### TASK OBJECTIVE
Your job with the data below is to output exactly the lines from the one holding "Look at this image. Show" down to the one holding "Return results in", both included, and no others.

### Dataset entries
++++++++++

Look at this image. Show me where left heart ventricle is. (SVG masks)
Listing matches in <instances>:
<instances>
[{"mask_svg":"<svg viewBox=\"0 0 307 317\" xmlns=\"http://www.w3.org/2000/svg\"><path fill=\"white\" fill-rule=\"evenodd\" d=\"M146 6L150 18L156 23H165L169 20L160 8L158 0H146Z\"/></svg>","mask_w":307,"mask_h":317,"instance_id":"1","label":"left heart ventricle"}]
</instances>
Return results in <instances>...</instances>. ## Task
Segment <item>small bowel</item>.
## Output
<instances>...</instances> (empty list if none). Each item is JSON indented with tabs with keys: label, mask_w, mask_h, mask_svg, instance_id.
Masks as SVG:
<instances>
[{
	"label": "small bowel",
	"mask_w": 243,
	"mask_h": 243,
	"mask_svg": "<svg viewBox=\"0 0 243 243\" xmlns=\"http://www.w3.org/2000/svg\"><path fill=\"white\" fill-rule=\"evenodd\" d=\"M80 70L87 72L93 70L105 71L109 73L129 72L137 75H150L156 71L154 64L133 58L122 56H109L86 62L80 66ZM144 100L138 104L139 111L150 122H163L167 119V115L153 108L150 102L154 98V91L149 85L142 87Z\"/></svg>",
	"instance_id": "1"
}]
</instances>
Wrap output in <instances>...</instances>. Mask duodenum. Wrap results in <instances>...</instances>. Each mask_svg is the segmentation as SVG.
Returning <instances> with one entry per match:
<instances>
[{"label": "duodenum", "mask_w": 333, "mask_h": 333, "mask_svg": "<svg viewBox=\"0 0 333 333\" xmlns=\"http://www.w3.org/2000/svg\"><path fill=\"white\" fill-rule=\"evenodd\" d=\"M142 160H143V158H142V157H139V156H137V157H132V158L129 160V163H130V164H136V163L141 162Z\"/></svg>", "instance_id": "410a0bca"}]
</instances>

++++++++++

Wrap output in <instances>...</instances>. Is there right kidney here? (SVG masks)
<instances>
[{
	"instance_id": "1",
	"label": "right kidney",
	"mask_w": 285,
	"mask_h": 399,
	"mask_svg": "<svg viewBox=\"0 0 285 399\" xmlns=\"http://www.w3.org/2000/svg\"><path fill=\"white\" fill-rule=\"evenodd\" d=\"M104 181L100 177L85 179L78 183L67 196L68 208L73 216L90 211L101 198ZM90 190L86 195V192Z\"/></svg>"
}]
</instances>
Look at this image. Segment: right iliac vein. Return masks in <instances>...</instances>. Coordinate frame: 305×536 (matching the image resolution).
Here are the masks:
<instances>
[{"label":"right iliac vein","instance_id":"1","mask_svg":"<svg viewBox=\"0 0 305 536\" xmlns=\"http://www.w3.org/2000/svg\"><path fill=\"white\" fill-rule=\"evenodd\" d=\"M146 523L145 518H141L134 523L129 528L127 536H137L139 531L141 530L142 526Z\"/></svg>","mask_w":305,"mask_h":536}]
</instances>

++++++++++

### ANSWER FOR THIS EXERCISE
Look at this image. Show me where left heart ventricle is. (SVG masks)
Listing matches in <instances>:
<instances>
[{"mask_svg":"<svg viewBox=\"0 0 307 317\" xmlns=\"http://www.w3.org/2000/svg\"><path fill=\"white\" fill-rule=\"evenodd\" d=\"M146 6L150 18L156 23H165L169 20L160 8L158 0H146Z\"/></svg>","mask_w":307,"mask_h":317,"instance_id":"1","label":"left heart ventricle"}]
</instances>
Return results in <instances>...</instances>. ## Task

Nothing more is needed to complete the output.